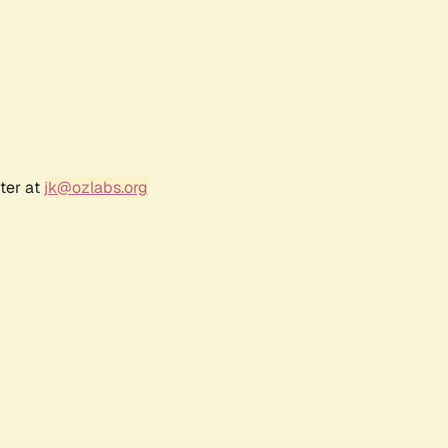
ter at
jk@ozlabs.org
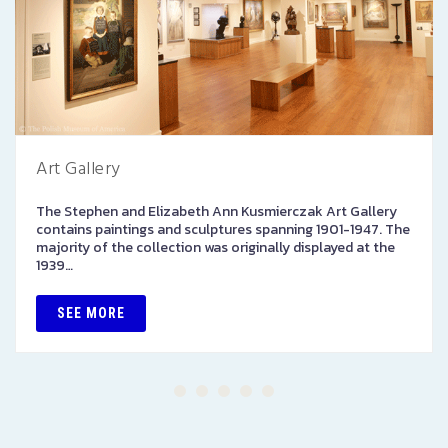
Art Gallery
The Stephen and Elizabeth Ann Kusmierczak Art Gallery
contains paintings and sculptures spanning 1901-1947. The
majority of the collection was originally displayed at the
1939…
SEE MORE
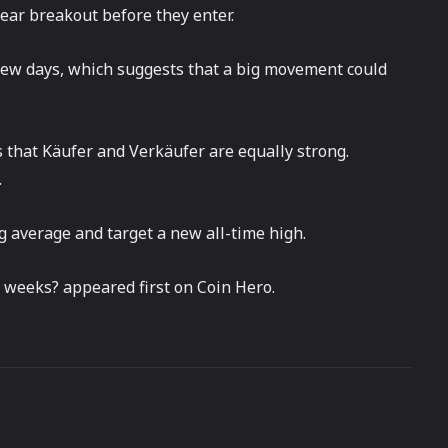
lear breakout before they enter.
t few days, which suggests that a big movement could
 that Käufer and Verkäufer are equally strong.
.
g average and target a new all-time high.
 weeks? appeared first on Coin Hero.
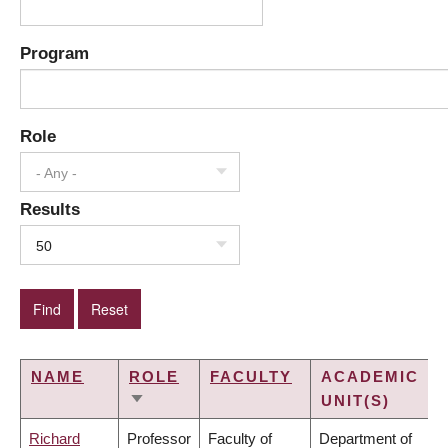
Program
Role
- Any -
Results
50
NAME
ROLE
FACULTY
ACADEMIC
UNIT(S)
SORT
ASCENDING
Richard
Professor
Faculty of
Department of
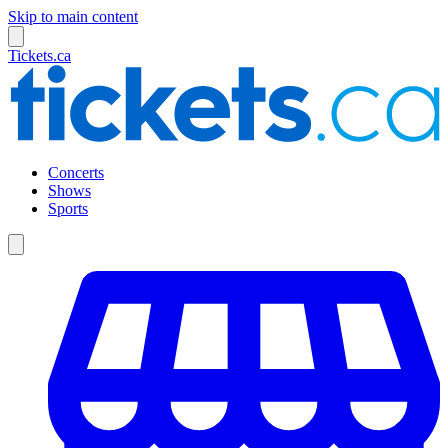
Skip to main content
Tickets.ca
Concerts
Shows
Sports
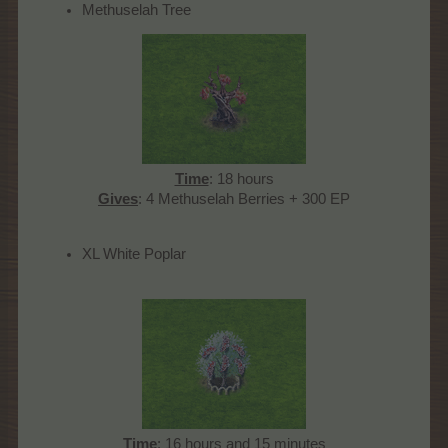
Methuselah Tree
Time
: 18 hours
Gives
: 4 Methuselah Berries + 300 EP​
XL White Poplar
Time
: 16 hours and 15 minutes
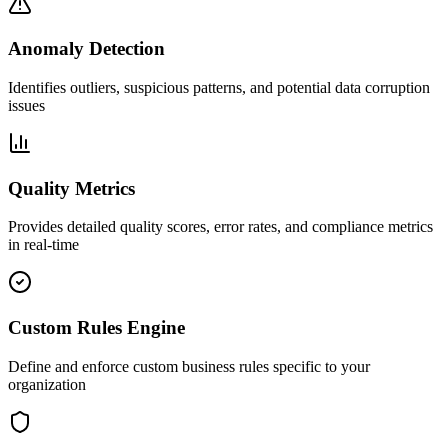
Anomaly Detection
Identifies outliers, suspicious patterns, and potential data corruption
issues
Quality Metrics
Provides detailed quality scores, error rates, and compliance metrics
in real-time
Custom Rules Engine
Define and enforce custom business rules specific to your
organization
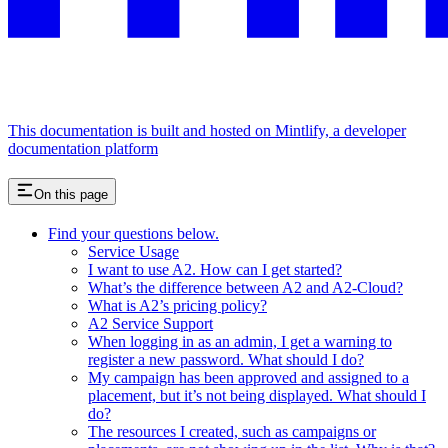
This documentation is built and hosted on Mintlify, a developer
documentation platform
On this page
Find your questions below.
Service Usage
I want to use A2. How can I get started?
What’s the difference between A2 and A2-Cloud?
What is A2’s pricing policy?
A2 Service Support
When logging in as an admin, I get a warning to
register a new password. What should I do?
My campaign has been approved and assigned to a
placement, but it’s not being displayed. What should I
do?
The resources I created, such as campaigns or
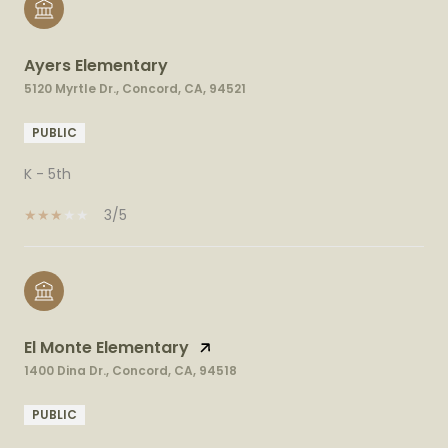
Ayers Elementary
5120 Myrtle Dr., Concord, CA, 94521
PUBLIC
K - 5th
3/5
El Monte Elementary
1400 Dina Dr., Concord, CA, 94518
PUBLIC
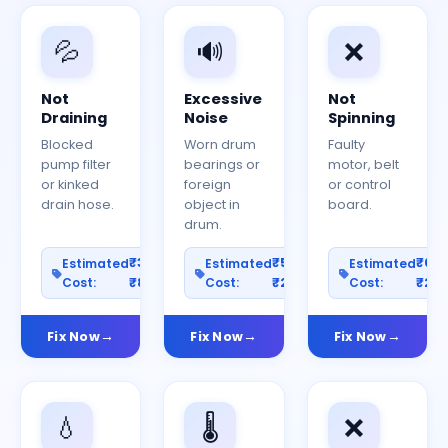
💦
🔊
❌
Not
Excessive
Not
Draining
Noise
Spinning
Blocked
Worn drum
Faulty
pump filter
bearings or
motor, belt
or kinked
foreign
or control
drain hose.
object in
board.
drum.
₹300–
₹500–
₹60
Estimated
Estimated
Estimated
Cost:
₹800
Cost:
₹2000
Cost:
₹25
Fix Now
Fix Now
Fix Now
💧
🌡️
❌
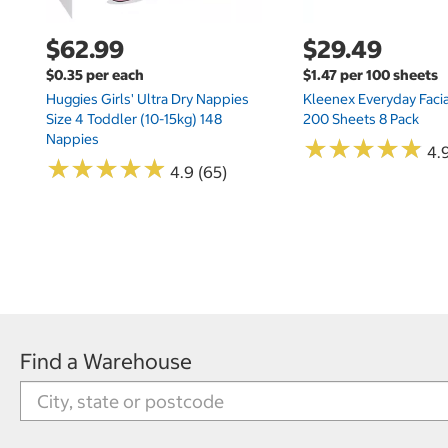
$62.99
$29.49
$0.35 per each
$1.47 per 100 sheets
Huggies Girls' Ultra Dry Nappies
Kleenex Everyday Facia
Size 4 Toddler (10-15kg) 148
200 Sheets 8 Pack
Nappies
★
★
★
★
★
★
★
★
★
★
4.9
★
★
★
★
★
★
★
★
★
★
4.9 (65)
Find a Warehouse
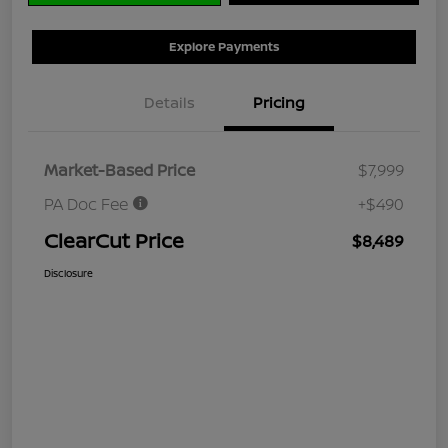
Explore Payments
Details
Pricing
Market-Based Price
$7,999
PA Doc Fee
+$490
ClearCut Price
$8,489
Disclosure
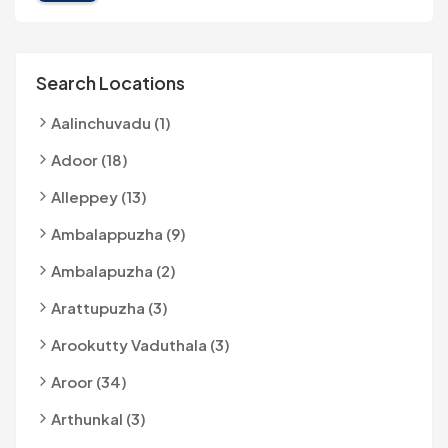
Search Locations
Aalinchuvadu (1)
Adoor (18)
Alleppey (13)
Ambalappuzha (9)
Ambalapuzha (2)
Arattupuzha (3)
Arookutty Vaduthala (3)
Aroor (34)
Arthunkal (3)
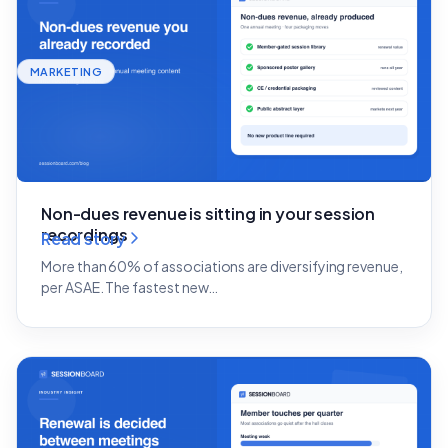
MARKETING
Non-dues revenue is sitting in your session
recordings
Read story
More than 60% of associations are diversifying revenue,
per ASAE. The fastest new…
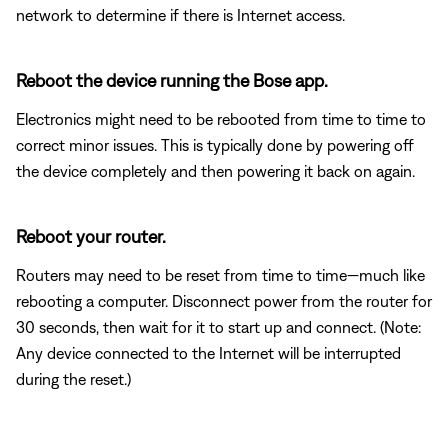
network to determine if there is Internet access.
Reboot the device running the Bose app.
Electronics might need to be rebooted from time to time to
correct minor issues. This is typically done by powering off
the device completely and then powering it back on again.
Reboot your router.
Routers may need to be reset from time to time—much like
rebooting a computer. Disconnect power from the router for
30 seconds, then wait for it to start up and connect. (Note:
Any device connected to the Internet will be interrupted
during the reset.)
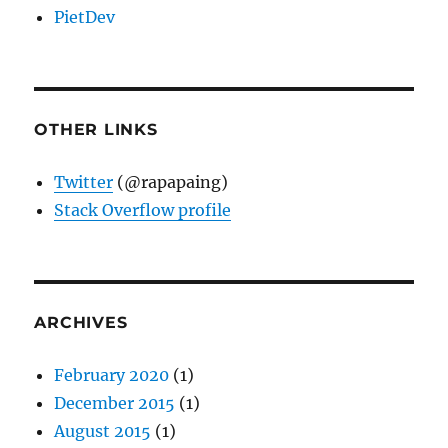
PietDev
OTHER LINKS
Twitter
(@rapapaing)
Stack Overflow profile
ARCHIVES
February 2020
(1)
December 2015
(1)
August 2015
(1)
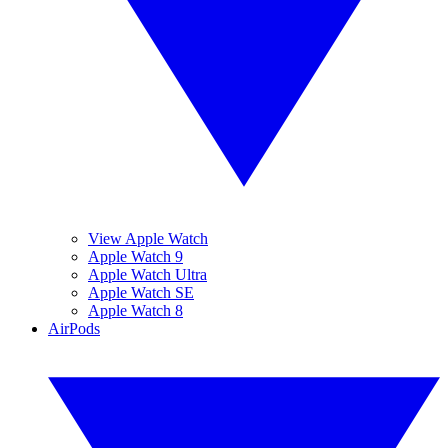
View Apple Watch
Apple Watch 9
Apple Watch Ultra
Apple Watch SE
Apple Watch 8
AirPods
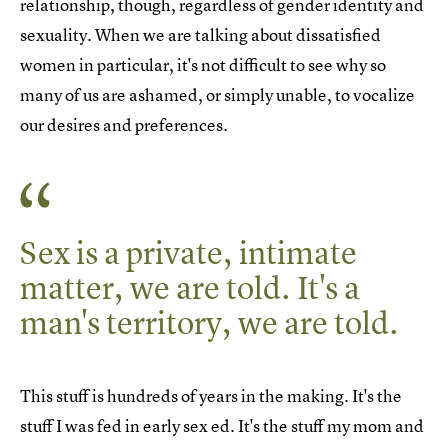
relationship, though, regardless of gender identity and
sexuality. When we are talking about dissatisfied
women in particular, it's not difficult to see why so
many of us are ashamed, or simply unable, to vocalize
our desires and preferences.
Sex is a private, intimate
matter, we are told. It's a
man's territory, we are told.
This stuff is hundreds of years in the making. It's the
stuff I was fed in early sex ed. It's the stuff my mom and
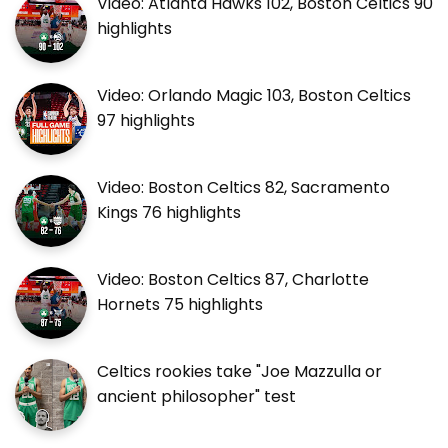
Video: Atlanta Hawks 102, Boston Celtics 90
highlights
Video: Orlando Magic 103, Boston Celtics
97 highlights
Video: Boston Celtics 82, Sacramento
Kings 76 highlights
Video: Boston Celtics 87, Charlotte
Hornets 75 highlights
Celtics rookies take "Joe Mazzulla or
ancient philosopher" test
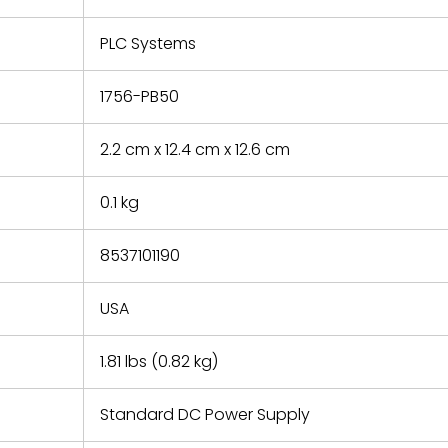
e based on
y. You must
PLC Systems
 obtain a
zation and
efective
1756-PB50
within 14
rting the
2.2 cm x 12.4 cm x 12.6 cm
t.
0.1 kg
8537101190
USA
1.81 lbs (0.82 kg)
Standard DC Power Supply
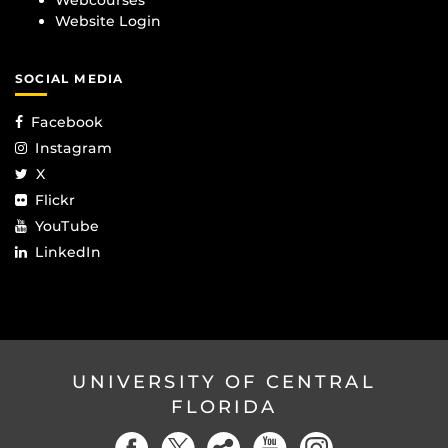
Webcourses
Website Login
SOCIAL MEDIA
Facebook
Instagram
X
Flickr
YouTube
LinkedIn
UNIVERSITY OF CENTRAL
FLORIDA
──────────────────────────────
• **TASK REQUIREMENTS**
Working from the records above, set down word for word everything from the line containing "placement, but it’s" down to the line containing "More than 60%", ends included, minus the pictures.

• **TASK ANSWER**
placement, but it’s not being displayed. What should I
do?
The resources I created, such as campaigns or
Ayers Elementary
5120 Myrtle Dr., Concord, CA, 94521
PUBLIC
K - 5th
3/5
El Monte Elementary
1400 Dina Dr., Concord, CA, 94518
PUBLIC
💦
🔊
❌
Not
Excessive
Not
Draining
Noise
Spinning
Blocked
Worn drum
Faulty
pump filter
bearings or
motor, belt
or kinked
foreign
or control
drain hose.
object in
board.
drum.
₹300–
₹500–
₹60
Estimated
Estimated
Estimated
Cost:
₹800
Cost:
₹2000
Cost:
₹25
Fix Now
Fix Now
Fix Now
💧
🌡️
❌
$62.99
$29.49
$0.35 per each
$1.47 per 100 sheets
Huggies Girls' Ultra Dry Nappies
Kleenex Everyday Facia
Size 4 Toddler (10-15kg) 148
200 Sheets 8 Pack
Nappies
★
★
★
★
★
★
★
★
★
★
4.9
★
★
★
★
★
★
★
★
★
★
4.9 (65)
Find a Warehouse
Explore Payments
Details
Pricing
Market-Based Price
$7,999
PA Doc Fee
+$490
ClearCut Price
$8,489
Disclosure
Search Locations
Aalinchuvadu (1)
Adoor (18)
Alleppey (13)
Ambalappuzha (9)
Ambalapuzha (2)
Arattupuzha (3)
Arookutty Vaduthala (3)
Aroor (34)
Arthunkal (3)
MARKETING
Non-dues revenue is sitting in your session
recordings
Read story
More than 60% of associations are diversifying revenue,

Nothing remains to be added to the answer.